◆ Given data
▶
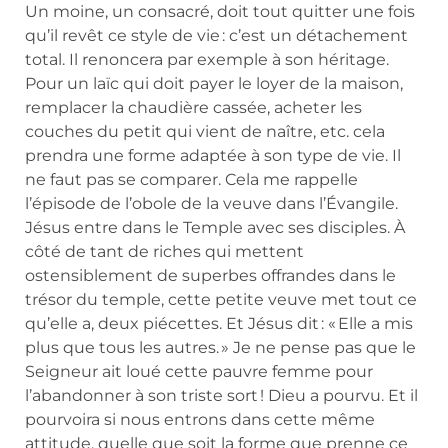
Un moine, un consacré, doit tout quitter une fois
qu’il revêt ce style de vie : c’est un détachement
total. Il renoncera par exemple à son héritage.
Pour un laïc qui doit payer le loyer de la maison,
remplacer la chaudière cassée, acheter les
couches du petit qui vient de naître, etc. cela
prendra une forme adaptée à son type de vie. Il
ne faut pas se comparer. Cela me rappelle
l’épisode de l’obole de la veuve dans l’Évangile.
Jésus entre dans le Temple avec ses disciples. À
côté de tant de riches qui mettent
ostensiblement de superbes offrandes dans le
trésor du temple, cette petite veuve met tout ce
qu’elle a, deux piécettes. Et Jésus dit : « Elle a mis
plus que tous les autres. » Je ne pense pas que le
Seigneur ait loué cette pauvre femme pour
l’abandonner à son triste sort ! Dieu a pourvu. Et il
pourvoira si nous entrons dans cette même
attitude, quelle que soit la forme que prenne ce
◀
◆ Aim of the exercise
Exact copy, no pictures: return the entries word for word.

◆ Task output
Un moine, un consacré, doit tout quitter une fois
qu’il revêt ce style de vie : c’est un détachement
total. Il renoncera par exemple à son héritage.
Pour un laïc qui doit payer le loyer de la maison,
remplacer la chaudière cassée, acheter les
couches du petit qui vient de naître, etc. cela
prendra une forme adaptée à son type de vie. Il
ne faut pas se comparer. Cela me rappelle
l’épisode de l’obole de la veuve dans l’Évangile.
Jésus entre dans le Temple avec ses disciples. À
côté de tant de riches qui mettent
ostensiblement de superbes offrandes dans le
trésor du temple, cette petite veuve met tout ce
qu’elle a, deux piécettes. Et Jésus dit : « Elle a mis
plus que tous les autres. » Je ne pense pas que le
Seigneur ait loué cette pauvre femme pour
l’abandonner à son triste sort ! Dieu a pourvu. Et il
pourvoira si nous entrons dans cette même
attitude, quelle que soit la forme que prenne ce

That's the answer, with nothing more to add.